Page-level text extractions
● ● ● ● ●

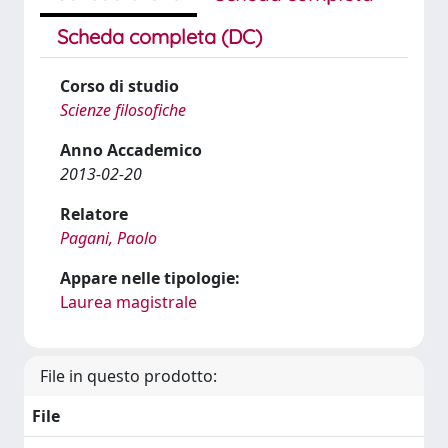
Scheda completa (DC)
Corso di studio
Scienze filosofiche
Anno Accademico
2013-02-20
Relatore
Pagani, Paolo
Appare nelle tipologie:
Laurea magistrale
File in questo prodotto:
File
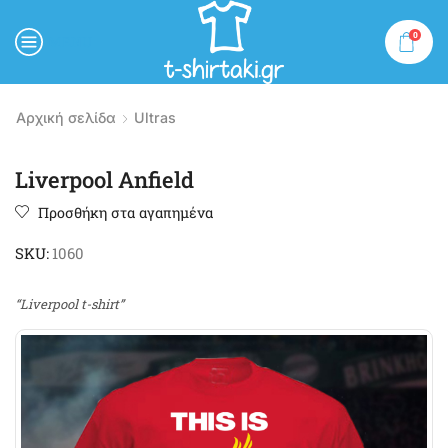
0
MENU
Αρχική σελίδα
Ultras
Liverpool Anfield
Προσθήκη στα αγαπημένα
SKU:
1060
“Liverpool t-shirt”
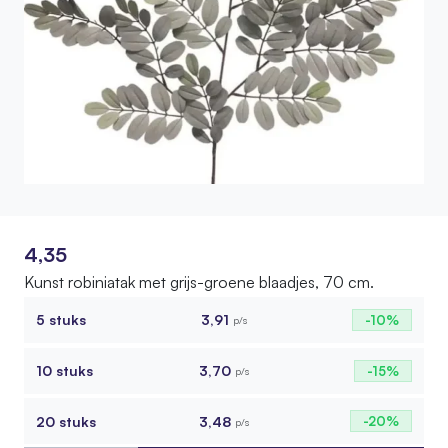
4,35
Kunst robiniatak met grijs-groene blaadjes, 70 cm.
5 stuks
3,91
-10%
p/s
10 stuks
3,70
-15%
p/s
20 stuks
3,48
-20%
p/s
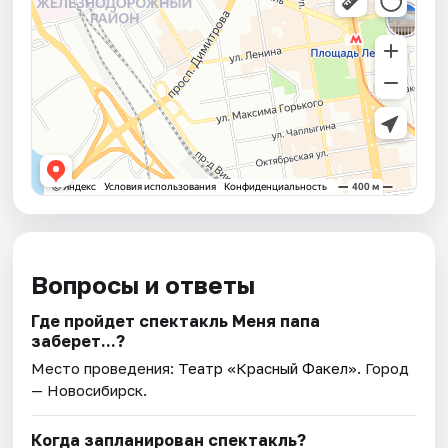
Вопросы и ответы
Где пройдет спектакль Меня папа
заберет...?
Место проведения:
Театр «Красный Факел»
. Город
— Новосибирск.
Когда запланирован спектакль?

● ● ● ● ●

→ REQUIRED WORK: Which of the lines in the data hold the string "Liverpool"? Report each of them by copying it.

→ EXERCISE SOLUTION:
Liverpool Anfield
“Liverpool t-shirt”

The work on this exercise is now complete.